The others at the table—except for Rafferty’s friend Arthit, who is wearing his police uniform—are doing their best to ignore the exchange. In an effort to forget the cards he’s holding, which are terrifyingly good, Rafferty takes a look around the table.
Of the seven men in the game, three—the Big Guy and the two dark-suited businessmen—are rich. The Big Guy is by far the richest, and he would be the richest in almost any room in Bangkok. The three millionaires don’t look alike, but they share the glaze that money brings, a sheen as thin and golden as the melted sugar on a doughnut.
The other four men are ringers. Rafferty is playing under his own name but false pretenses. Arthit and one other are cops. Both cops are armed. The fourth ringer is a career criminal.
One of the businessmen and the Big Guy think they’re playing a regular high-stakes game of Texas Hold’em. The others know better.
It’s Rafferty’s bet, and he throws in a couple of chips to keep his hands busy.

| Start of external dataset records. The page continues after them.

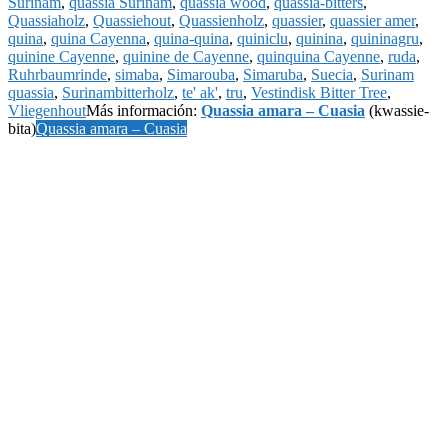
Surinam
,
quassia Surinam
,
quassia wood
,
quassia-bitters
,
Quassiaholz
,
Quassiehout
,
Quassienholz
,
quassier
,
quassier amer
,
quina
,
quina Cayenna
,
quina-quina
,
quiniclu
,
quinina
,
quininagru
,
quinine Cayenne
,
quinine de Cayenne
,
quinquina Cayenne
,
ruda
,
Ruhrbaumrinde
,
simaba
,
Simarouba
,
Simaruba
,
Suecia
,
Surinam
quassia
,
Surinambitterholz
,
te' ak'
,
tru
,
Vestindisk Bitter Tree
,
Vliegenhout
Más información:
Quassia amara – Cuasia
(kwassie-
bita)
Quassia amara – Cuasia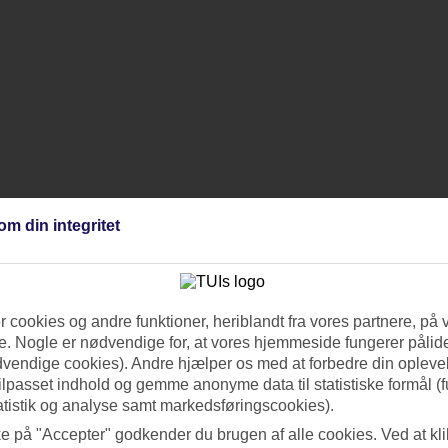
om din integritet
 cookies og andre funktioner, heriblandt fra vores partnere, på 
. Nogle er nødvendige for, at vores hjemmeside fungerer pålide
dvendige cookies). Andre hjælper os med at forbedre din oplevel
tilpasset indhold og gemme anonyme data til statistiske formål (f
atistik og analyse samt markedsføringscookies).
ke på "Accepter" godkender du brugen af alle cookies. Ved at kl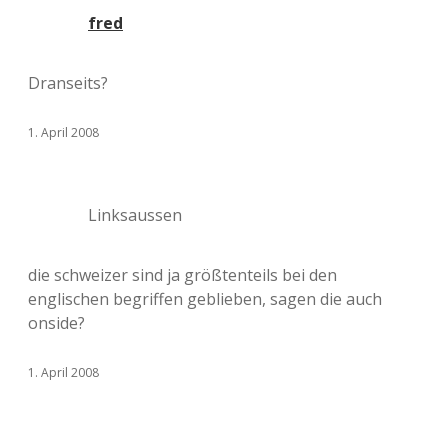
fred
Dranseits?
1. April 2008
Linksaussen
die schweizer sind ja größtenteils bei den
englischen begriffen geblieben, sagen die auch
onside?
1. April 2008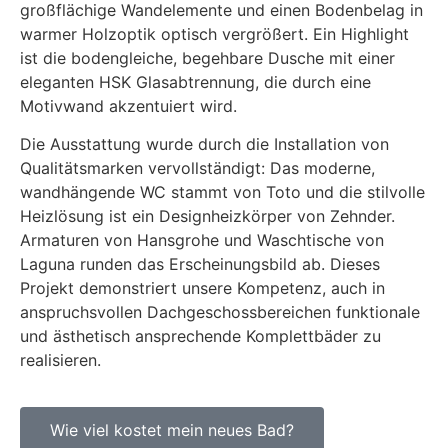
großflächige Wandelemente und einen Bodenbelag in
warmer Holzoptik optisch vergrößert. Ein Highlight
ist die bodengleiche, begehbare Dusche mit einer
eleganten HSK Glasabtrennung, die durch eine
Motivwand akzentuiert wird.
Die Ausstattung wurde durch die Installation von
Qualitätsmarken vervollständigt: Das moderne,
wandhängende WC stammt von Toto und die stilvolle
Heizlösung ist ein Designheizkörper von Zehnder.
Armaturen von Hansgrohe und Waschtische von
Laguna runden das Erscheinungsbild ab. Dieses
Projekt demonstriert unsere Kompetenz, auch in
anspruchsvollen Dachgeschossbereichen funktionale
und ästhetisch ansprechende Komplettbäder zu
realisieren.
Wie viel kostet mein neues Bad?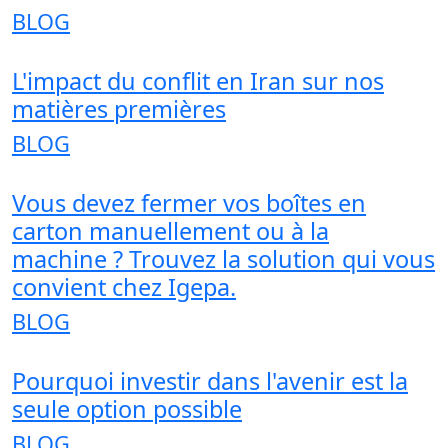
BLOG
L'impact du conflit en Iran sur nos
matières premières
BLOG
Vous devez fermer vos boîtes en
carton manuellement ou à la
machine ? Trouvez la solution qui vous
convient chez Igepa.
BLOG
Pourquoi investir dans l'avenir est la
seule option possible
BLOG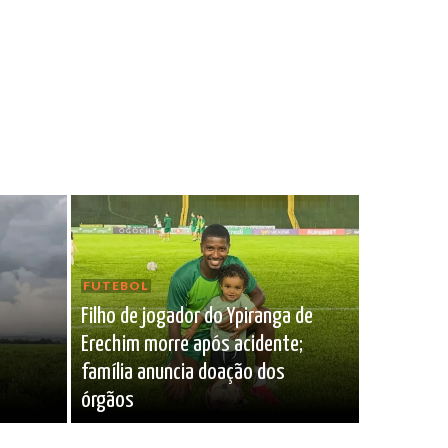
FUTEBOL
Filho de jogador do Ypiranga de
Erechim morre após acidente;
família anuncia doação dos
órgãos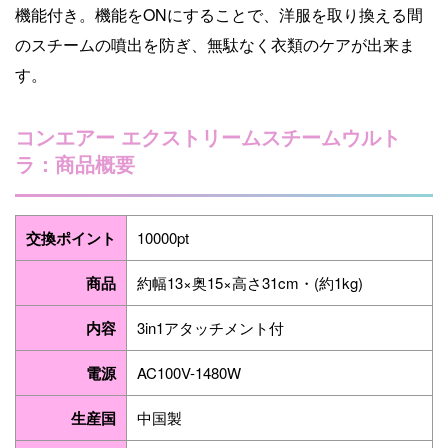
機能付き。機能をONにすることで、洋服を取り換える間
のスチームの噴出を防ぎ、無駄なく衣類のケアが出来ま
す。
コンエアー エクストリームスチームウルト
ラ：商品概要
交換ポイント
10000pt
商品
約幅13×奥15×高さ31cm・(約1kg)
内容
3in1アタッチメント付
電源
AC100V-1480W
生産国
中国製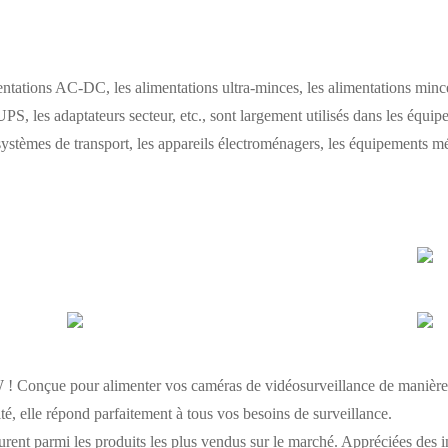
tions AC-DC, les alimentations ultra-minces, les alimentations mince
UPS, les adaptateurs secteur, etc., sont largement utilisés dans les équip
ystèmes de transport, les appareils électroménagers, les équipements méd
! Conçue pour alimenter vos caméras de vidéosurveillance de manière f
té, elle répond parfaitement à tous vos besoins de surveillance.
gurent parmi les produits les plus vendus sur le marché. Appréciées des 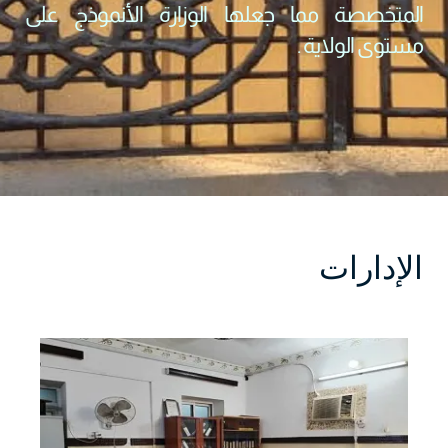
المتخصصة مما جعلها الوزارة الأنموذج على
مستوى الولاية .
الإدارات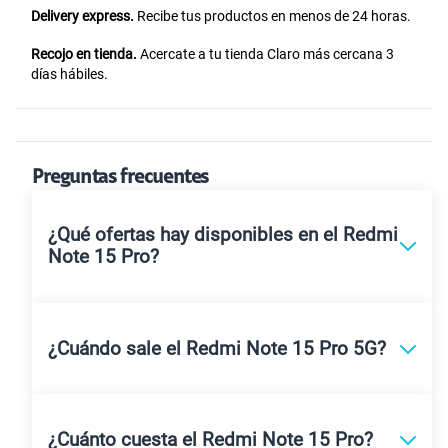
Delivery express.
Recibe tus productos en menos de 24 horas.
Recojo en tienda.
Acercate a tu tienda Claro más cercana 3
días hábiles.
Preguntas frecuentes
¿Qué ofertas hay disponibles en el Redmi
Note 15 Pro?
¿Cuándo sale el Redmi Note 15 Pro 5G?
¿Cuánto cuesta el Redmi Note 15 Pro?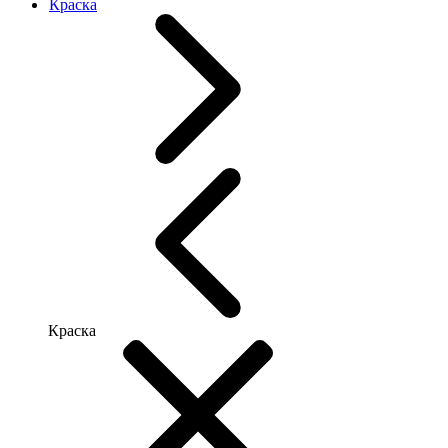
Краска
Краска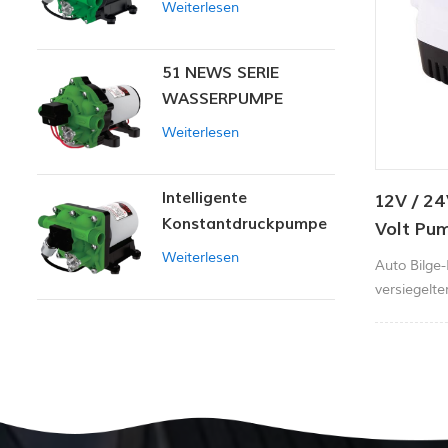
Weiterlesen
51 NEWS SERIE
WASSERPUMPE
Weiterlesen
Intelligente
12V / 2
Konstantdruckpumpe
Volt Pu
der Serie ZN-42
Bilgepu
Weiterlesen
Auto Bilge
Wasserp
versiegelt
Motor, Zün
Edelstahlw
Dauerhafte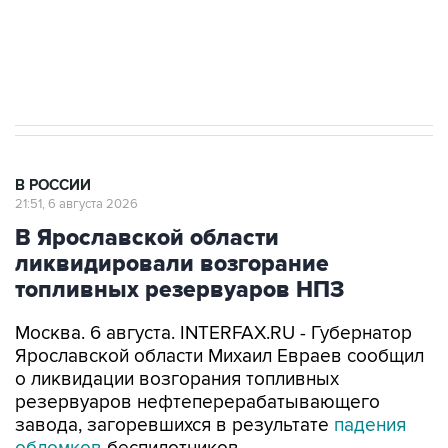
Аксенов сообщил о четвертом погибшем в
результате атаки ВСУ на Крым
В РОССИИ
21:51, 6 августа 2026
В Ярославской области
ликвидировали возгорание
топливных резервуаров НПЗ
Москва. 6 августа. INTERFAX.RU - Губернатор
Ярославской области Михаил Евраев сообщил
о ликвидации возгорания топливных
резервуаров нефтеперерабатывающего
завода, загоревшихся в результате
падения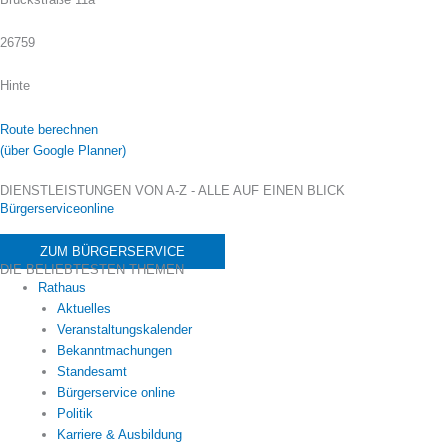
26759
Hinte
Route berechnen
(über Google Planner)
DIENSTLEISTUNGEN VON A-Z - ALLE AUF EINEN BLICK
Bürgerserviceonline
ZUM BÜRGERSERVICE
DIE BELIEBTESTEN THEMEN
Rathaus
Aktuelles
Veranstaltungskalender
Bekanntmachungen
Standesamt
Bürgerservice online
Politik
Karriere & Ausbildung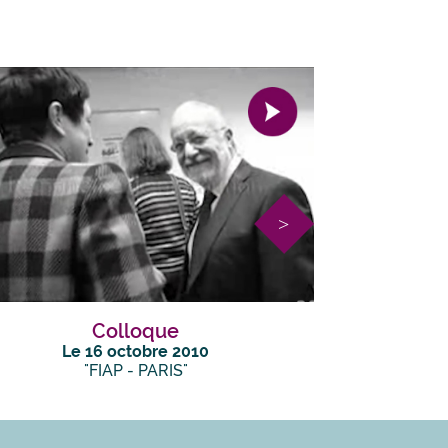
Colloque
Franc
Le 16 octobre 2010
"FIAP - PARIS"
"Les mé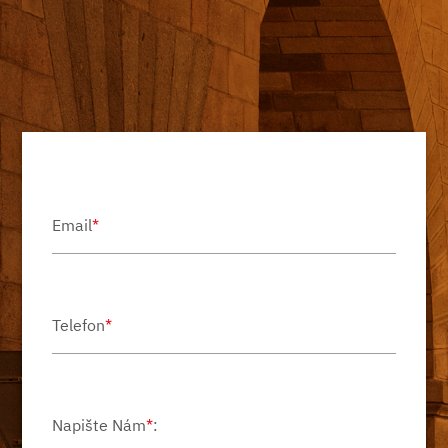
Email
*
Telefon
*
Napište Nám
*
: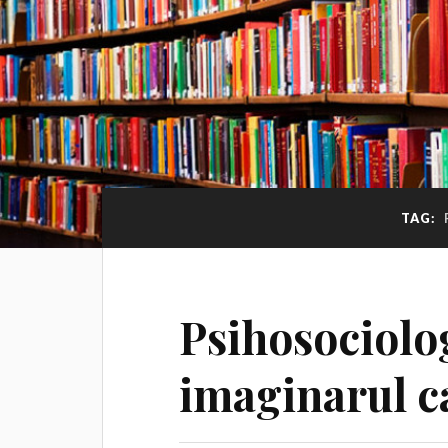
TAG:
Psihosociolog
imaginarul ca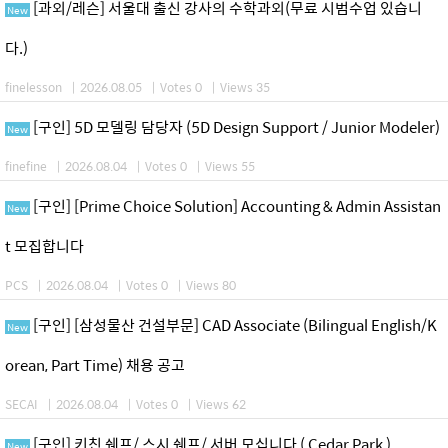
[과외/레슨] 서울대 출신 강사의 수학과외(무료 시범수업 있습니
New
다.)
finelesson
|
2026.08.05
|
Votes 0
|
Views 35
[구인] 5D 모델링 담당자 (5D Design Support / Junior Modeler)
New
finefine
|
2026.08.04
|
Votes 0
|
Views 55
[구인] [Prime Choice Solution] Accounting & Admin Assistan
New
t 모집합니다
PCS
|
2026.08.04
|
Votes 0
|
Views 80
[구인] [삼성물산 건설부문] CAD Associate (Bilingual English/K
New
orean, Part Time) 채용 공고
SECAI
|
2026.08.04
|
Votes 0
|
Views 62
[구인] 키친 쉐프/ 스시 쉐프/ 서버 모십니다 ( Cedar Park )
New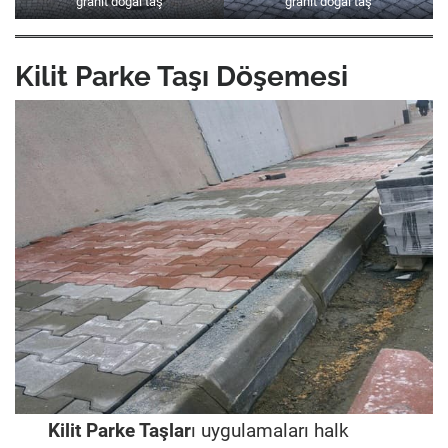
granit doğal taş
granit doğal taş
Kilit Parke Taşı Döşemesi
Kilit Parke Taşlar
ı uygulamaları halk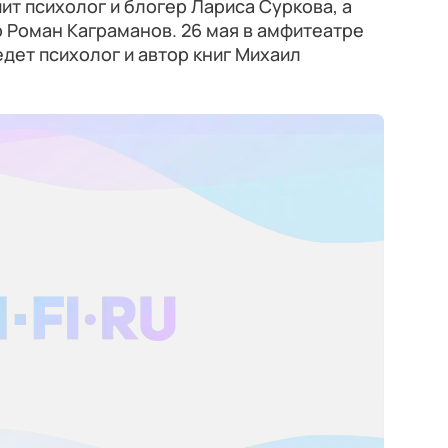
ит психолог и блогер Лариса Суркова, а
 Роман Каграманов. 26 мая в амфитеатре
дет психолог и автор книг Михаил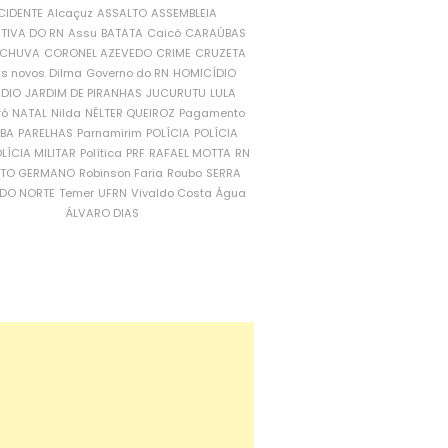
CIDENTE
Alcaçuz
ASSALTO
ASSEMBLEIA
ATIVA DO RN
Assu
BATATA
Caicó
CARAÚBAS
CHUVA
CORONEL AZEVEDO
CRIME
CRUZETA
is novos
Dilma
Governo do RN
HOMICÍDIO
NDIO
JARDIM DE PIRANHAS
JUCURUTU
LULA
ró
NATAL
Nilda
NÉLTER QUEIROZ
Pagamento
ÍBA
PARELHAS
Parnamirim
POLÍCIA
POLÍCIA
LÍCIA MILITAR
Política
PRF
RAFAEL MOTTA
RN
RTO GERMANO
Robinson Faria
Roubo
SERRA
DO NORTE
Temer
UFRN
Vivaldo Costa
Água
ÁLVARO DIAS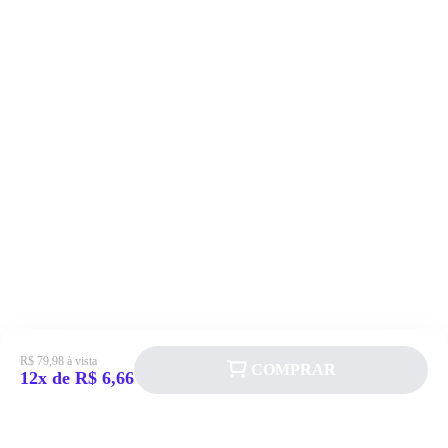
R$ 79,98 à vista
COMPRAR
12x de R$ 6,66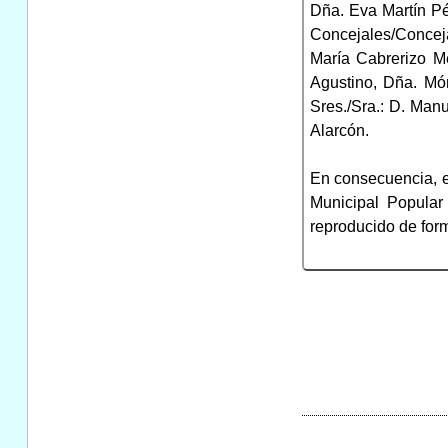
Dña. Eva Martín Pé
Concejales/Concej
María Cabrerizo M
Agustino, Dña. Mó
Sres./Sra.: D. Man
Alarcón.
En consecuencia, 
Municipal Popular 
reproducido de for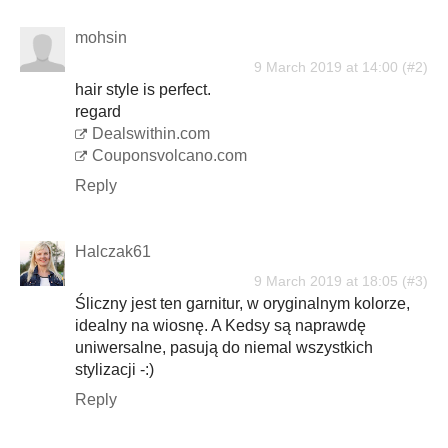
mohsin
9 March 2019 at 14:00
hair style is perfect.
regard
Dealswithin.com
Couponsvolcano.com
Reply
Halczak61
9 March 2019 at 18:05
Śliczny jest ten garnitur, w oryginalnym kolorze,
idealny na wiosnę. A Kedsy są naprawdę
uniwersalne, pasują do niemal wszystkich
stylizacji -:)
Reply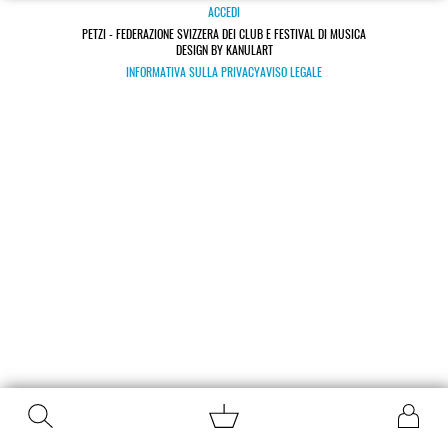
ACCEDI
PETZI - FEDERAZIONE SVIZZERA DEI CLUB E FESTIVAL DI MUSICA
DESIGN BY KANULART
INFORMATIVA SULLA PRIVACY
AVISO LEGALE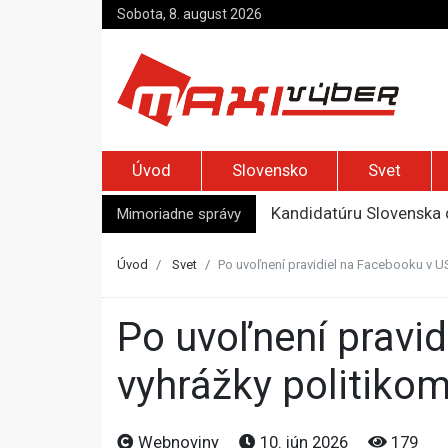
Sobota, 8. august 2026
Úvod
Slovensko
Svet
Mimoriadne správy
Kandidatúru Slovenska 
Je Európa naozaj v ohr
Pápež Lev XIV. sa vo Fr
Úvod
Svet
Po uvoľnení pravidiel na Facebooku v U
Kyjev žiada EÚ o 220 mi
Top foto dňa (7. august 
Po uvoľnení pravidiel na Facebooku v USA prudko pribudli
vyhrážky politiko
Webnoviny
10. jún 2026
179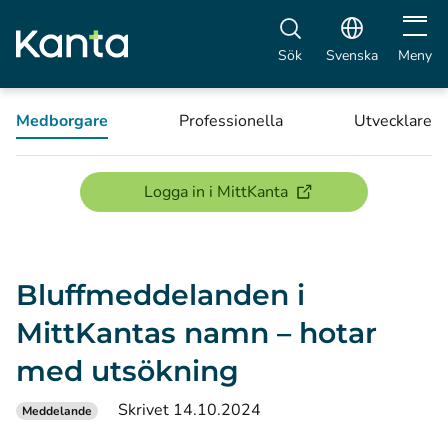
Öppna 
Sök
Svenska
Meny
Medborgare
Professionella
Utvecklare
(öppnas i ett nytt föns
Logga in i MittKanta
Bluffmeddelanden i
MittKantas namn – hotar
med utsökning
Skrivet 14.10.2024
Meddelande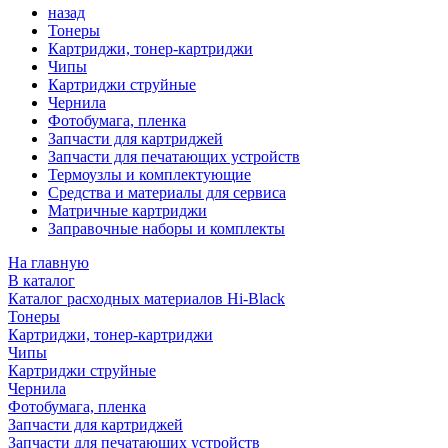
назад
Тонеры
Картриджи, тонер-картриджи
Чипы
Картриджи струйные
Чернила
Фотобумага, пленка
Запчасти для картриджей
Запчасти для печатающих устройств
Термоузлы и комплектующие
Средства и материалы для сервиса
Матричные картриджи
Заправочные наборы и комплекты
На главную
В каталог
Каталог расходных материалов Hi-Black
Тонеры
Картриджи, тонер-картриджи
Чипы
Картриджи струйные
Чернила
Фотобумага, пленка
Запчасти для картриджей
Запчасти для печатающих устройств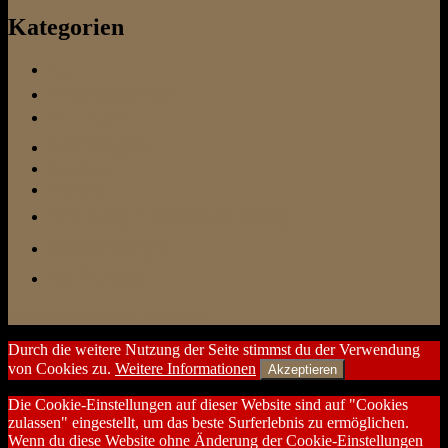
Kategorien
Futter
Hundeschule
im Urlaub
sonstiges
Test-Ecke
Tierarzt
Training / Beschäftigung
unterwegs
zu Hause
Stolz präsentiert von WordPress
Durch die weitere Nutzung der Seite stimmst du der Verwendung
von Cookies zu.
Weitere Informationen
Akzeptieren
Die Cookie-Einstellungen auf dieser Website sind auf "Cookies
zulassen" eingestellt, um das beste Surferlebnis zu ermöglichen.
Wenn du diese Website ohne Änderung der Cookie-Einstellungen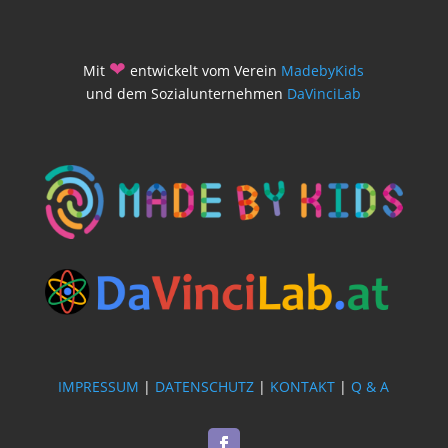
❤
Mit
entwickelt vom Verein
MadebyKids
und dem Sozialunternehmen
DaVinciLab
IMPRESSUM
|
DATENSCHUTZ
|
KONTAKT
|
Q & A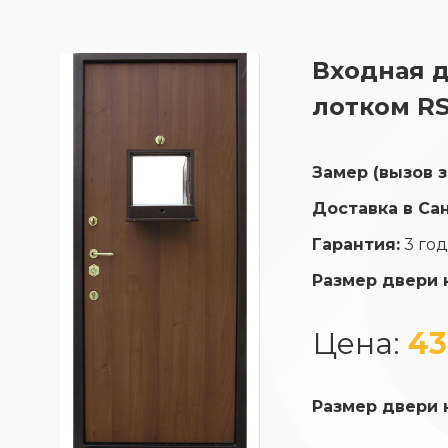
Входная д
лотком RS
Замер (вызов 
Доставка в Са
Гарантия:
3 го
Размер двери 
Цена:
43
Размер двери 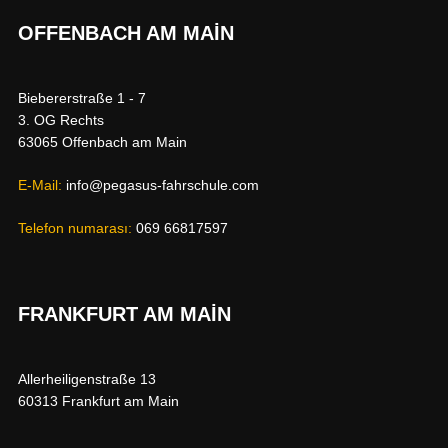
OFFENBACH AM MAIN
Biebererstraße 1 - 7
3. OG Rechts
63065 Offenbach am Main
E-Mail:
info@pegasus-fahrschule.com
Telefon numarası:
069 66817597
FRANKFURT AM MAIN
Allerheiligenstraße 13
60313 Frankfurt am Main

“Pussy bet,” says the Big Guy.
“Just trying to make you feel at home,” Rafferty says. In spite of himself, he can feel his nervousness being muscled aside by anger.
The Big Guy glances away, blinking as though he’s been hit. He is an interesting mix of power and insecurity. On the one hand, everyone at the table is aware that he’s among the richest men in Thailand. On the other hand, he has an unexpectedly tentative voice, pitched surprisingly high, and he talks like the poorly educated farmer he was before he began to build his fortune and spend it with the manic disregard for taste that has brought him the media’s devoted attention. Every time he talks, his eyes make a lightning circuit of the room: Is anyone judging me? He doesn’t laugh at anyone’s jokes but his own. Despite his rudeness and the impression of physical power he conveys, there’s something of the whipped puppy about him. He seems at times almost to expect a slap.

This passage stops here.